Types¶
Core data structures for extraction results, configuration, and metadata.
ExtractionResult¶
The result of a file extraction, containing the extracted text, MIME type, metadata, and table data:
kreuzberg.ExtractionResult
dataclass
¶
The result of a file extraction.
Source code in kreuzberg/_types.py
Attributes¶
chunks: list[str] = field(default_factory=list)
class-attribute
instance-attribute
¶
The extracted content chunks. This is an empty list if 'chunk_content' is not set to True in the ExtractionConfig.
content: str
instance-attribute
¶
The extracted content.
metadata: Metadata
instance-attribute
¶
The metadata of the content.
mime_type: str
instance-attribute
¶
The mime type of the extracted content. Is either text/plain or text/markdown.
tables: list[TableData] = field(default_factory=list)
class-attribute
instance-attribute
¶
Extracted tables. Is an empty list if 'extract_tables' is not set to True in the ExtractionConfig.
ExtractionConfig¶
Configuration options for extraction functions:
kreuzberg.ExtractionConfig
dataclass
¶
Represents configuration settings for an extraction process.
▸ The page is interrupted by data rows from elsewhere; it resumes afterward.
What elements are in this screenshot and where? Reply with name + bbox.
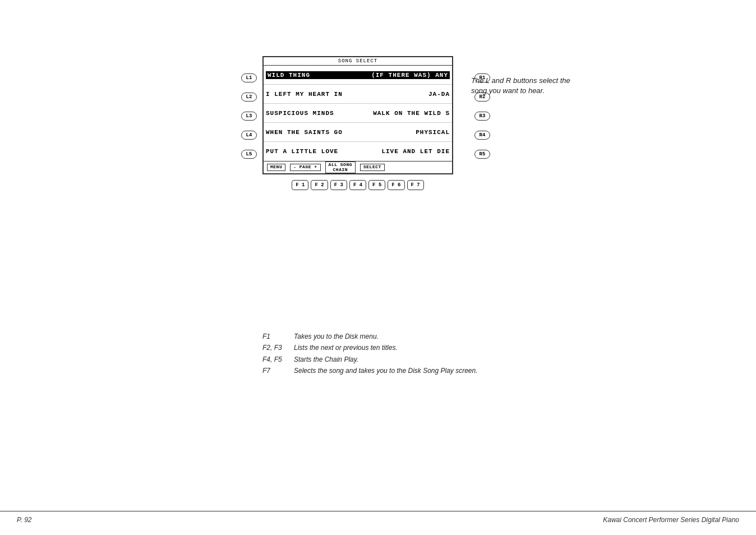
fkeys-row: F 1F 2F 3F 4F 5F 6F 7 xyxy=(262,180,453,190)
song-right-1: (IF THERE WAS) ANY xyxy=(370,71,450,79)
fkey-f2[interactable]: F 2 xyxy=(311,180,328,190)
footnote-3: F4, F5Starts the Chain Play. xyxy=(262,354,478,365)
song-left-1: WILD THING xyxy=(266,71,370,79)
song-row-3[interactable]: SUSPICIOUS MINDSWALK ON THE WILD S xyxy=(264,104,452,123)
footnote-1: F1Takes you to the Disk menu. xyxy=(262,331,478,342)
footnote-2: F2, F3Lists the next or previous ten tit… xyxy=(262,342,478,353)
fkey-f5[interactable]: F 5 xyxy=(368,180,385,190)
brand-name: Kawai Concert Performer Series Digital P… xyxy=(603,516,739,524)
r3-button[interactable]: R3 xyxy=(474,112,490,121)
screen-title: SONG SELECT xyxy=(264,57,452,66)
footnotes: F1Takes you to the Disk menu.F2, F3Lists… xyxy=(262,331,478,377)
screen-box: SONG SELECT WILD THING(IF THERE WAS) ANY… xyxy=(262,56,453,174)
bottom-btn-4[interactable]: SELECT xyxy=(360,164,385,171)
screen-container: L1 L2 L3 L4 L5 R1 R2 R3 xyxy=(262,56,453,190)
song-right-2: JA-DA xyxy=(428,91,450,98)
song-row-4[interactable]: WHEN THE SAINTS GOPHYSICAL xyxy=(264,123,452,142)
song-right-4: PHYSICAL xyxy=(416,129,450,136)
song-row-2[interactable]: I LEFT MY HEART INJA-DA xyxy=(264,85,452,104)
l1-button[interactable]: L1 xyxy=(241,73,257,82)
footnote-desc-2: Lists the next or previous ten titles. xyxy=(294,342,398,353)
song-left-3: SUSPICIOUS MINDS xyxy=(266,110,373,117)
song-left-5: PUT A LITTLE LOVE xyxy=(266,148,381,155)
side-note: The L and R buttons select the song you … xyxy=(471,76,583,96)
bottom-btn-3[interactable]: ALL SONG CHAIN xyxy=(325,162,356,174)
r4-button[interactable]: R4 xyxy=(474,131,490,140)
r5-button[interactable]: R5 xyxy=(474,150,490,159)
fkey-f6[interactable]: F 6 xyxy=(388,180,404,190)
bottom-btn-1[interactable]: MENU xyxy=(267,164,285,171)
fkey-f7[interactable]: F 7 xyxy=(407,180,424,190)
song-right-3: WALK ON THE WILD S xyxy=(373,110,450,117)
l2-button[interactable]: L2 xyxy=(241,93,257,102)
footnote-desc-3: Starts the Chain Play. xyxy=(294,354,358,365)
footnote-desc-4: Selects the song and takes you to the Di… xyxy=(294,365,478,376)
page: L1 L2 L3 L4 L5 R1 R2 R3 xyxy=(0,0,756,535)
footnote-key-4: F7 xyxy=(262,365,285,376)
l4-button[interactable]: L4 xyxy=(241,131,257,140)
l5-button[interactable]: L5 xyxy=(241,150,257,159)
song-left-4: WHEN THE SAINTS GO xyxy=(266,129,416,136)
footnote-key-1: F1 xyxy=(262,331,285,342)
footnote-4: F7Selects the song and takes you to the … xyxy=(262,365,478,376)
song-list: WILD THING(IF THERE WAS) ANYI LEFT MY HE… xyxy=(264,66,452,161)
page-number: P. 92 xyxy=(17,516,31,524)
footnote-key-2: F2, F3 xyxy=(262,342,285,353)
fkey-f3[interactable]: F 3 xyxy=(330,180,347,190)
song-row-1[interactable]: WILD THING(IF THERE WAS) ANY xyxy=(264,66,452,85)
fkey-f1[interactable]: F 1 xyxy=(292,180,308,190)
footnote-key-3: F4, F5 xyxy=(262,354,285,365)
song-row-5[interactable]: PUT A LITTLE LOVELIVE AND LET DIE xyxy=(264,142,452,161)
bottom-bar: MENU- PAGE +ALL SONG CHAINSELECT xyxy=(264,161,452,173)
bottom-btn-2[interactable]: - PAGE + xyxy=(290,164,320,171)
footnote-desc-1: Takes you to the Disk menu. xyxy=(294,331,379,342)
l3-button[interactable]: L3 xyxy=(241,112,257,121)
song-right-5: LIVE AND LET DIE xyxy=(381,148,450,155)
song-left-2: I LEFT MY HEART IN xyxy=(266,91,428,98)
footer: P. 92 Kawai Concert Performer Series Dig… xyxy=(0,511,756,524)
fkey-f4[interactable]: F 4 xyxy=(349,180,366,190)
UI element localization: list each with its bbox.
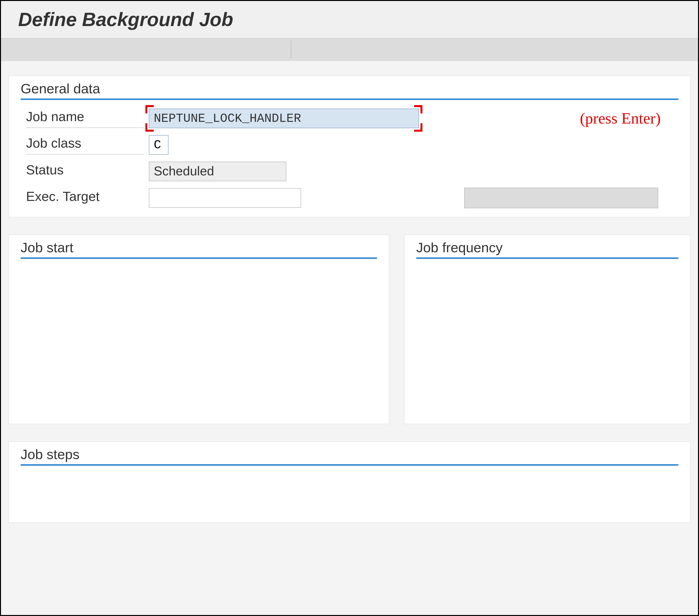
row-job-class: Job class: [26, 133, 683, 156]
toolbar-button-4[interactable]: [375, 42, 414, 57]
panel-job-frequency: Job frequency: [404, 235, 691, 424]
toolbar-divider: [291, 41, 291, 58]
panel-general-data-title: General data: [21, 81, 683, 96]
panel-divider: [416, 258, 678, 259]
panel-job-frequency-title: Job frequency: [416, 239, 683, 255]
toolbar-button-7[interactable]: [559, 42, 598, 57]
job-class-input[interactable]: [149, 135, 169, 155]
label-exec-target: Exec. Target: [26, 189, 144, 207]
toolbar-button-5[interactable]: [436, 42, 475, 57]
toolbar-button-6[interactable]: [498, 42, 537, 57]
label-status: Status: [26, 162, 144, 181]
panel-job-steps-title: Job steps: [21, 446, 683, 462]
label-job-name: Job name: [26, 109, 144, 128]
highlight-bracket-br: [414, 123, 422, 132]
press-enter-hint: (press Enter): [580, 109, 661, 128]
status-display: Scheduled: [149, 162, 286, 181]
title-bar: Define Background Job: [1, 1, 698, 39]
highlight-bracket-tl: [145, 105, 154, 114]
highlight-bracket-tr: [414, 105, 422, 114]
toolbar-button-3[interactable]: [313, 42, 353, 57]
row-exec-target: Exec. Target: [26, 186, 683, 210]
toolbar-button-2[interactable]: [77, 42, 116, 57]
toolbar-button-1[interactable]: [16, 42, 55, 57]
highlight-bracket-bl: [145, 123, 154, 132]
panel-job-steps: Job steps: [8, 441, 691, 523]
panel-job-start-title: Job start: [21, 239, 381, 255]
panel-divider: [21, 464, 678, 466]
row-job-name: Job name (press Enter): [26, 107, 683, 130]
application-toolbar: [1, 39, 698, 61]
job-name-input[interactable]: [149, 108, 419, 128]
panel-general-data: General data Job name (press Enter) Job …: [8, 76, 691, 218]
row-status: Status Scheduled: [26, 160, 683, 183]
spool-list-recipient-button[interactable]: [464, 188, 658, 208]
panel-divider: [21, 99, 678, 100]
exec-target-input[interactable]: [149, 188, 301, 208]
job-name-input-wrap: [149, 108, 419, 128]
panel-divider: [21, 258, 377, 259]
panel-job-start: Job start: [8, 235, 389, 424]
page-title: Define Background Job: [18, 8, 683, 31]
label-job-class: Job class: [26, 135, 144, 155]
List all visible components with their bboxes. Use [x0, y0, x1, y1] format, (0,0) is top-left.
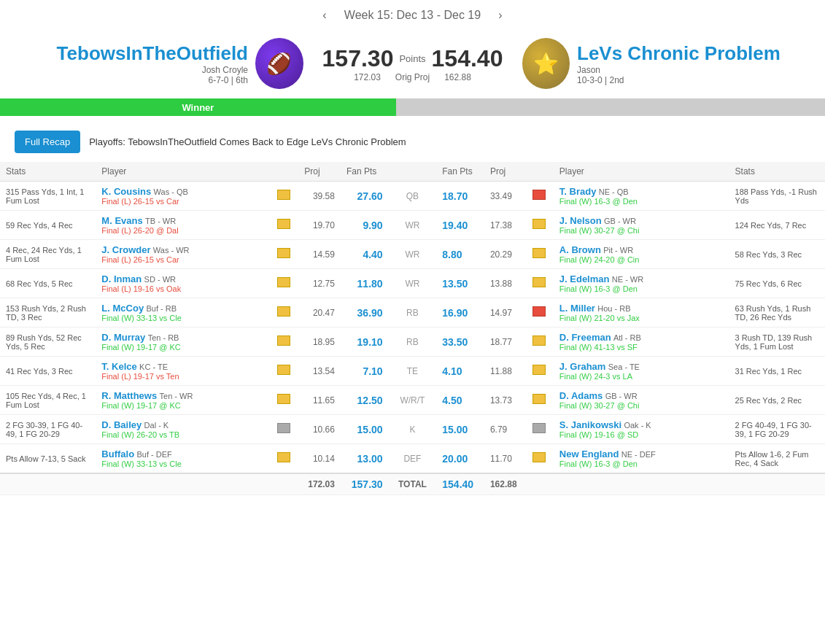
table-header-row: Stats Player Proj Fan Pts Fan Pts Proj P… — [0, 162, 825, 182]
stat-left-9: Pts Allow 7-13, 5 Sack — [0, 444, 96, 474]
table-row: 41 Rec Yds, 3 Rec T. Kelce KC - TE Final… — [0, 357, 825, 386]
proj-right-7: 13.73 — [484, 386, 527, 415]
icon-left-9 — [271, 444, 298, 474]
proj-left-5: 18.95 — [298, 327, 341, 357]
proj-right-5: 18.77 — [484, 327, 527, 357]
fanpts-right-3: 13.50 — [436, 269, 484, 298]
stat-left-7: 105 Rec Yds, 4 Rec, 1 Fum Lost — [0, 386, 96, 415]
icon-right-5 — [527, 327, 554, 357]
fanpts-right-5: 33.50 — [436, 327, 484, 357]
pos-6: TE — [389, 357, 437, 386]
player-right-2: A. Brown Pit - WR Final (W) 24-20 @ Cin — [554, 240, 729, 269]
icon-right-9 — [527, 444, 554, 474]
icon-left-5 — [271, 327, 298, 357]
stat-left-1: 59 Rec Yds, 4 Rec — [0, 211, 96, 240]
pos-1: WR — [389, 211, 437, 240]
proj-left-9: 10.14 — [298, 444, 341, 474]
fanpts-right-2: 8.80 — [436, 240, 484, 269]
proj-left-6: 13.54 — [298, 357, 341, 386]
stat-right-0: 188 Pass Yds, -1 Rush Yds — [729, 182, 825, 211]
table-row: Pts Allow 7-13, 5 Sack Buffalo Buf - DEF… — [0, 444, 825, 474]
stat-left-2: 4 Rec, 24 Rec Yds, 1 Fum Lost — [0, 240, 96, 269]
left-helmet: 🏈 — [255, 38, 303, 89]
pos-9: DEF — [389, 444, 437, 474]
proj-left-7: 11.65 — [298, 386, 341, 415]
icon-left-0 — [271, 182, 298, 211]
stat-left-8: 2 FG 30-39, 1 FG 40-49, 1 FG 20-29 — [0, 415, 96, 444]
pos-8: K — [389, 415, 437, 444]
stat-left-4: 153 Rush Yds, 2 Rush TD, 3 Rec — [0, 298, 96, 327]
th-fanpts-right: Fan Pts — [436, 162, 484, 182]
player-left-8: D. Bailey Dal - K Final (W) 26-20 vs TB — [96, 415, 271, 444]
winner-bar: Winner — [0, 98, 825, 116]
stat-right-7: 25 Rec Yds, 2 Rec — [729, 386, 825, 415]
stat-left-0: 315 Pass Yds, 1 Int, 1 Fum Lost — [0, 182, 96, 211]
icon-right-2 — [527, 240, 554, 269]
fanpts-left-6: 7.10 — [341, 357, 389, 386]
total-empty-6 — [729, 473, 825, 495]
player-right-4: L. Miller Hou - RB Final (W) 21-20 vs Ja… — [554, 298, 729, 327]
total-proj-left: 172.03 — [298, 473, 341, 495]
full-recap-button[interactable]: Full Recap — [15, 131, 80, 153]
right-team: LeVs Chronic Problem Jason 10-3-0 | 2nd — [577, 42, 810, 85]
stat-right-1: 124 Rec Yds, 7 Rec — [729, 211, 825, 240]
player-left-3: D. Inman SD - WR Final (L) 19-16 vs Oak — [96, 269, 271, 298]
fanpts-right-6: 4.10 — [436, 357, 484, 386]
right-helmet: ⭐ — [522, 38, 570, 89]
th-player-right: Player — [554, 162, 729, 182]
total-label: TOTAL — [389, 473, 437, 495]
fanpts-left-8: 15.00 — [341, 415, 389, 444]
pos-3: WR — [389, 269, 437, 298]
player-right-0: T. Brady NE - QB Final (W) 16-3 @ Den — [554, 182, 729, 211]
fanpts-right-4: 16.90 — [436, 298, 484, 327]
pos-5: RB — [389, 327, 437, 357]
fanpts-right-9: 20.00 — [436, 444, 484, 474]
icon-right-1 — [527, 211, 554, 240]
left-team-manager: Josh Croyle — [202, 65, 248, 75]
proj-right-2: 20.29 — [484, 240, 527, 269]
icon-right-6 — [527, 357, 554, 386]
fanpts-right-1: 19.40 — [436, 211, 484, 240]
th-proj-left: Proj — [298, 162, 341, 182]
pos-7: W/R/T — [389, 386, 437, 415]
recap-row: Full Recap Playoffs: TebowsInTheOutfield… — [0, 122, 825, 162]
icon-left-6 — [271, 357, 298, 386]
stat-right-4: 63 Rush Yds, 1 Rush TD, 26 Rec Yds — [729, 298, 825, 327]
proj-left-0: 39.58 — [298, 182, 341, 211]
pos-0: QB — [389, 182, 437, 211]
th-stats-left: Stats — [0, 162, 96, 182]
points-label: Points — [399, 53, 425, 64]
table-row: 153 Rush Yds, 2 Rush TD, 3 Rec L. McCoy … — [0, 298, 825, 327]
total-empty-3 — [271, 473, 298, 495]
stat-left-6: 41 Rec Yds, 3 Rec — [0, 357, 96, 386]
left-team-name[interactable]: TebowsInTheOutfield — [57, 42, 248, 65]
fanpts-left-2: 4.40 — [341, 240, 389, 269]
proj-right-1: 17.38 — [484, 211, 527, 240]
icon-left-7 — [271, 386, 298, 415]
stat-right-9: Pts Allow 1-6, 2 Fum Rec, 4 Sack — [729, 444, 825, 474]
total-fanpts-right: 154.40 — [436, 473, 484, 495]
fanpts-left-3: 11.80 — [341, 269, 389, 298]
player-right-7: D. Adams GB - WR Final (W) 30-27 @ Chi — [554, 386, 729, 415]
table-row: 105 Rec Yds, 4 Rec, 1 Fum Lost R. Matthe… — [0, 386, 825, 415]
left-score: 157.30 — [322, 45, 394, 72]
total-proj-right: 162.88 — [484, 473, 527, 495]
stat-right-2: 58 Rec Yds, 3 Rec — [729, 240, 825, 269]
next-week-btn[interactable]: › — [498, 9, 502, 21]
prev-week-btn[interactable]: ‹ — [322, 9, 326, 21]
fanpts-left-1: 9.90 — [341, 211, 389, 240]
proj-right-3: 13.88 — [484, 269, 527, 298]
fanpts-left-4: 36.90 — [341, 298, 389, 327]
player-left-0: K. Cousins Was - QB Final (L) 26-15 vs C… — [96, 182, 271, 211]
orig-proj-label: Orig Proj — [395, 72, 430, 82]
total-empty-4 — [527, 473, 554, 495]
right-team-name[interactable]: LeVs Chronic Problem — [577, 42, 781, 65]
th-pos — [389, 162, 437, 182]
matchup-table: Stats Player Proj Fan Pts Fan Pts Proj P… — [0, 162, 825, 495]
table-row: 2 FG 30-39, 1 FG 40-49, 1 FG 20-29 D. Ba… — [0, 415, 825, 444]
fanpts-left-7: 12.50 — [341, 386, 389, 415]
pos-4: RB — [389, 298, 437, 327]
right-team-record: 10-3-0 | 2nd — [577, 75, 624, 85]
winner-bar-right — [396, 98, 825, 116]
stat-left-5: 89 Rush Yds, 52 Rec Yds, 5 Rec — [0, 327, 96, 357]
This class encapsulates the configuration options for extracting text from images or documents using Optical Character Recognition (OCR). It provides options to customize the OCR behavior, select the backend engine, and configure engine-specific parameters.
Source code in kreuzberg/_types.py
Attributes¶
chunk_content: bool = False
class-attribute
instance-attribute
¶
Whether to chunk the content into smaller chunks.
extract_tables: bool = False
class-attribute
instance-attribute
¶
Whether to extract tables from the content. This requires the 'gmft' dependency.
force_ocr: bool = False
class-attribute
instance-attribute
¶
Whether to force OCR.
gmft_config: GMFTConfig | None = None
class-attribute
instance-attribute
¶
GMFT configuration.
max_chars: int = DEFAULT_MAX_CHARACTERS
class-attribute
instance-attribute
¶
The size of each chunk in characters.
max_overlap: int = DEFAULT_MAX_OVERLAP
class-attribute
instance-attribute
¶
The overlap between chunks in characters.
ocr_backend: OcrBackendType | None = 'tesseract'
class-attribute
instance-attribute
¶
The OCR backend to use.
Notes
- If set to 'None', OCR will not be performed.
ocr_config: TesseractConfig | PaddleOCRConfig | EasyOCRConfig | None = None
class-attribute
instance-attribute
¶
Configuration to pass to the OCR backend.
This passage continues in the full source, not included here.